"""

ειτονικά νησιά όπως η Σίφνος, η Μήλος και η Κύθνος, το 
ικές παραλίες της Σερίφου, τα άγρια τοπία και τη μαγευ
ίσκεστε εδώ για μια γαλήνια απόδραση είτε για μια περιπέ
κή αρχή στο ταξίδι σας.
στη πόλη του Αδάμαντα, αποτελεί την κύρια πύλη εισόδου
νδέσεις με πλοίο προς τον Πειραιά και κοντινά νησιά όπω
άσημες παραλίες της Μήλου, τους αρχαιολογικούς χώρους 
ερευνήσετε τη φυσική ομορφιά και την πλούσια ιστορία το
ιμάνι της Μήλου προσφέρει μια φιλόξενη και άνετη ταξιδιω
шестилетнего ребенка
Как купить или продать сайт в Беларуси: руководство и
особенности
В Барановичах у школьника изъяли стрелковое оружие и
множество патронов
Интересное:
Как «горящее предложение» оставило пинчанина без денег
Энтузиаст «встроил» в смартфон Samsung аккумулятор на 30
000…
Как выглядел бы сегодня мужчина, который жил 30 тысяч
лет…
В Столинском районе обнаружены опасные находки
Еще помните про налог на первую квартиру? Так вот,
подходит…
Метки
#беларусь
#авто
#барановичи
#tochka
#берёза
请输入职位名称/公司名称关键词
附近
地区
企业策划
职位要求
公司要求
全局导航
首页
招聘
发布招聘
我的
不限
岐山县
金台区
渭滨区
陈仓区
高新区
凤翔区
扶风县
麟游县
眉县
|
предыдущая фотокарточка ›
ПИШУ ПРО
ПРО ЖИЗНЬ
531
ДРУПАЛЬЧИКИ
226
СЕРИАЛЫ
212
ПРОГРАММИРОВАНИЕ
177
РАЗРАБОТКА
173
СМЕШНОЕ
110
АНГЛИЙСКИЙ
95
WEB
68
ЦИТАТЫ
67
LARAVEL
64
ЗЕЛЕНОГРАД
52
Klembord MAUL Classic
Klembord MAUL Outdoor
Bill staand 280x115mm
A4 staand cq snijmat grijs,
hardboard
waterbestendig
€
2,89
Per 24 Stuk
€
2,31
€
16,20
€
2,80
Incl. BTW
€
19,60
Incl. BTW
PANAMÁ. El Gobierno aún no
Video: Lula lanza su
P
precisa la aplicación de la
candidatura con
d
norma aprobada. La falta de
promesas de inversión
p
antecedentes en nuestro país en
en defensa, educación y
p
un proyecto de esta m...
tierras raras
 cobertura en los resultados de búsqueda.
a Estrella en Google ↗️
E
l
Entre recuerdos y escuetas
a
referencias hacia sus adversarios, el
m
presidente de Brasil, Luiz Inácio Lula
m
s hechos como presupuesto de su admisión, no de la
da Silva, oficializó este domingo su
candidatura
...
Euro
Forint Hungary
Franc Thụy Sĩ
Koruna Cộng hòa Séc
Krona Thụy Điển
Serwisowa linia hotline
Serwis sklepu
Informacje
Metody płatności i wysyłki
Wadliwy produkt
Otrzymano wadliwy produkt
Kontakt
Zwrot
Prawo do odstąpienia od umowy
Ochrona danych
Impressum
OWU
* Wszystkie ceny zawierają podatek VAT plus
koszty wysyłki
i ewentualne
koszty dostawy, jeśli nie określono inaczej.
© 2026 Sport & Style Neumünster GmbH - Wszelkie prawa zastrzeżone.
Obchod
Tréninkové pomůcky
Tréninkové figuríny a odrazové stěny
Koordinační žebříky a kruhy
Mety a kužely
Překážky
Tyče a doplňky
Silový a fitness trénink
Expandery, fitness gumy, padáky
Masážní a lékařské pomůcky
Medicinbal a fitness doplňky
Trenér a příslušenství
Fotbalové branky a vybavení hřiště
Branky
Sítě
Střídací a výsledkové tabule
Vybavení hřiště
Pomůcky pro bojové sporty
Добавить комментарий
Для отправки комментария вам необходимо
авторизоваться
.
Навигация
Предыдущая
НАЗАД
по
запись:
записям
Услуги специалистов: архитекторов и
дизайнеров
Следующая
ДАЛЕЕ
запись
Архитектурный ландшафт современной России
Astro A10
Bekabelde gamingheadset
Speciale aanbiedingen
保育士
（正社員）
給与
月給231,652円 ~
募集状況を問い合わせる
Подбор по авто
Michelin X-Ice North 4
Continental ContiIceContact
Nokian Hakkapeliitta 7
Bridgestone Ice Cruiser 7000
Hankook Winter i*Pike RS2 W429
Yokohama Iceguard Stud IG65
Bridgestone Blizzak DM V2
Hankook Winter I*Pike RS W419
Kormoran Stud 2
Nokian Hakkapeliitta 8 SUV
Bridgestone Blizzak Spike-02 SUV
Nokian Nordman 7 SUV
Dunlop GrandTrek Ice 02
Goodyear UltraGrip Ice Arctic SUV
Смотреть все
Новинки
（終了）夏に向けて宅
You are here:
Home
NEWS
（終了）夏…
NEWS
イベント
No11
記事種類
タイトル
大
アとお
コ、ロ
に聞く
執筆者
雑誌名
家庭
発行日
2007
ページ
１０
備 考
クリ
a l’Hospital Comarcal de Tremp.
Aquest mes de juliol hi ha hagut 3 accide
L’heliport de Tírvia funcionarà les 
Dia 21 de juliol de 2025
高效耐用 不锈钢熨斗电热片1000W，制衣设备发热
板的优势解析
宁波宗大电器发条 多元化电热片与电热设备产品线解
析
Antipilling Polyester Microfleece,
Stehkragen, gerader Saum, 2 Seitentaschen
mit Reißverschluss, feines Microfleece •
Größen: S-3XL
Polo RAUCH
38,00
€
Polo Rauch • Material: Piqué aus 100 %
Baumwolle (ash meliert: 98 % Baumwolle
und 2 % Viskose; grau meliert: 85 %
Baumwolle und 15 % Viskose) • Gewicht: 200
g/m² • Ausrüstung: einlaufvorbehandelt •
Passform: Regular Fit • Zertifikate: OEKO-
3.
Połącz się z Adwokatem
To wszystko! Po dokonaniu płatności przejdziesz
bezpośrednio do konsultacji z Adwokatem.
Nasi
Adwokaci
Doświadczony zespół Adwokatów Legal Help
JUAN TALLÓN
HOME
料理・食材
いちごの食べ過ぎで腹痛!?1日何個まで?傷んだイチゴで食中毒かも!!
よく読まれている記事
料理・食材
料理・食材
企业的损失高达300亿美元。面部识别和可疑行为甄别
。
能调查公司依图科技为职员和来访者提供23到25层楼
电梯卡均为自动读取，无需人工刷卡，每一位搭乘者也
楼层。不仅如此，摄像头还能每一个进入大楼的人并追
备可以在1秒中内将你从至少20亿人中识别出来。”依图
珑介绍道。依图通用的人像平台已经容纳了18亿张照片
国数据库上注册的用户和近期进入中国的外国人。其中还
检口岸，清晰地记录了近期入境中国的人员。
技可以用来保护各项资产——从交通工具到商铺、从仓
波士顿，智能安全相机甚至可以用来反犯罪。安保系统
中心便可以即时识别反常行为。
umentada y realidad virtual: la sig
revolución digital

"""

Description of the task: Write the data out again in full. Match it word for word.

Response area:
ειτονικά νησιά όπως η Σίφνος, η Μήλος και η Κύθνος, το 
ικές παραλίες της Σερίφου, τα άγρια τοπία και τη μαγευ
ίσκεστε εδώ για μια γαλήνια απόδραση είτε για μια περιπέ
κή αρχή στο ταξίδι σας.
στη πόλη του Αδάμαντα, αποτελεί την κύρια πύλη εισόδου
νδέσεις με πλοίο προς τον Πειραιά και κοντινά νησιά όπω
άσημες παραλίες της Μήλου, τους αρχαιολογικούς χώρους 
ερευνήσετε τη φυσική ομορφιά και την πλούσια ιστορία το
ιμάνι της Μήλου προσφέρει μια φιλόξενη και άνετη ταξιδιω
шестилетнего ребенка
Как купить или продать сайт в Беларуси: руководство и
особенности
В Барановичах у школьника изъяли стрелковое оружие и
множество патронов
Интересное:
Как «горящее предложение» оставило пинчанина без денег
Энтузиаст «встроил» в смартфон Samsung аккумулятор на 30
000…
Как выглядел бы сегодня мужчина, который жил 30 тысяч
лет…
В Столинском районе обнаружены опасные находки
Еще помните про налог на первую квартиру? Так вот,
подходит…
Метки
#беларусь
#авто
#барановичи
#tochka
#берёза
请输入职位名称/公司名称关键词
附近
地区
企业策划
职位要求
公司要求
全局导航
首页
招聘
发布招聘
我的
不限
岐山县
金台区
渭滨区
陈仓区
高新区
凤翔区
扶风县
麟游县
眉县
|
предыдущая фотокарточка ›
ПИШУ ПРО
ПРО ЖИЗНЬ
531
ДРУПАЛЬЧИКИ
226
СЕРИАЛЫ
212
ПРОГРАММИРОВАНИЕ
177
РАЗРАБОТКА
173
СМЕШНОЕ
110
АНГЛИЙСКИЙ
95
WEB
68
ЦИТАТЫ
67
LARAVEL
64
ЗЕЛЕНОГРАД
52
Klembord MAUL Classic
Klembord MAUL Outdoor
Bill staand 280x115mm
A4 staand cq snijmat grijs,
hardboard
waterbestendig
€
2,89
Per 24 Stuk
€
2,31
€
16,20
€
2,80
Incl. BTW
€
19,60
Incl. BTW
PANAMÁ. El Gobierno aún no
Video: Lula lanza su
P
precisa la aplicación de la
candidatura con
d
norma aprobada. La falta de
promesas de inversión
p
antecedentes en nuestro país en
en defensa, educación y
p
un proyecto de esta m...
tierras raras
 cobertura en los resultados de búsqueda.
a Estrella en Google ↗️
E
l
Entre recuerdos y escuetas
a
referencias hacia sus adversarios, el
m
presidente de Brasil, Luiz Inácio Lula
m
s hechos como presupuesto de su admisión, no de la
da Silva, oficializó este domingo su
candidatura
...
Euro
Forint Hungary
Franc Thụy Sĩ
Koruna Cộng hòa Séc
Krona Thụy Điển
Serwisowa linia hotline
Serwis sklepu
Informacje
Metody płatności i wysyłki
Wadliwy produkt
Otrzymano wadliwy produkt
Kontakt
Zwrot
Prawo do odstąpienia od umowy
Ochrona danych
Impressum
OWU
* Wszystkie ceny zawierają podatek VAT plus
koszty wysyłki
i ewentualne
koszty dostawy, jeśli nie określono inaczej.
© 2026 Sport & Style Neumünster GmbH - Wszelkie prawa zastrzeżone.
Obchod
Tréninkové pomůcky
Tréninkové figuríny a odrazové stěny
Koordinační žebříky a kruhy
Mety a kužely
Překážky
Tyče a doplňky
Silový a fitness trénink
Expandery, fitness gumy, padáky
Masážní a lékařské pomůcky
Medicinbal a fitness doplňky
Trenér a příslušenství
Fotbalové branky a vybavení hřiště
Branky
Sítě
Střídací a výsledkové tabule
Vybavení hřiště
Pomůcky pro bojové sporty
Добавить комментарий
Для отправки комментария вам необходимо
авторизоваться
.
Навигация
Предыдущая
НАЗАД
по
запись:
записям
Услуги специалистов: архитекторов и
дизайнеров
Следующая
ДАЛЕЕ
запись
Архитектурный ландшафт современной России
Astro A10
Bekabelde gamingheadset
Speciale aanbiedingen
保育士
（正社員）
給与
月給231,652円 ~
募集状況を問い合わせる
Подбор по авто
Michelin X-Ice North 4
Continental ContiIceContact
Nokian Hakkapeliitta 7
Bridgestone Ice Cruiser 7000
Hankook Winter i*Pike RS2 W429
Yokohama Iceguard Stud IG65
Bridgestone Blizzak DM V2
Hankook Winter I*Pike RS W419
Kormoran Stud 2
Nokian Hakkapeliitta 8 SUV
Bridgestone Blizzak Spike-02 SUV
Nokian Nordman 7 SUV
Dunlop GrandTrek Ice 02
Goodyear UltraGrip Ice Arctic SUV
Смотреть все
Новинки
（終了）夏に向けて宅
You are here:
Home
NEWS
（終了）夏…
NEWS
イベント
No11
記事種類
タイトル
大
アとお
コ、ロ
に聞く
執筆者
雑誌名
家庭
発行日
2007
ページ
１０
備 考
クリ
a l’Hospital Comarcal de Tremp.
Aquest mes de juliol hi ha hagut 3 accide
L’heliport de Tírvia funcionarà les 
Dia 21 de juliol de 2025
高效耐用 不锈钢熨斗电热片1000W，制衣设备发热
板的优势解析
宁波宗大电器发条 多元化电热片与电热设备产品线解
析
Antipilling Polyester Microfleece,
Stehkragen, gerader Saum, 2 Seitentaschen
mit Reißverschluss, feines Microfleece •
Größen: S-3XL
Polo RAUCH
38,00
€
Polo Rauch • Material: Piqué aus 100 %
Baumwolle (ash meliert: 98 % Baumwolle
und 2 % Viskose; grau meliert: 85 %
Baumwolle und 15 % Viskose) • Gewicht: 200
g/m² • Ausrüstung: einlaufvorbehandelt •
Passform: Regular Fit • Zertifikate: OEKO-
3.
Połącz się z Adwokatem
To wszystko! Po dokonaniu płatności przejdziesz
bezpośrednio do konsultacji z Adwokatem.
Nasi
Adwokaci
Doświadczony zespół Adwokatów Legal Help
JUAN TALLÓN
HOME
料理・食材
いちごの食べ過ぎで腹痛!?1日何個まで?傷んだイチゴで食中毒かも!!
よく読まれている記事
料理・食材
料理・食材
企业的损失高达300亿美元。面部识别和可疑行为甄别
。
能调查公司依图科技为职员和来访者提供23到25层楼
电梯卡均为自动读取，无需人工刷卡，每一位搭乘者也
楼层。不仅如此，摄像头还能每一个进入大楼的人并追
备可以在1秒中内将你从至少20亿人中识别出来。”依图
珑介绍道。依图通用的人像平台已经容纳了18亿张照片
国数据库上注册的用户和近期进入中国的外国人。其中还
检口岸，清晰地记录了近期入境中国的人员。
技可以用来保护各项资产——从交通工具到商铺、从仓
波士顿，智能安全相机甚至可以用来反犯罪。安保系统
中心便可以即时识别反常行为。
umentada y realidad virtual: la sig
revolución digital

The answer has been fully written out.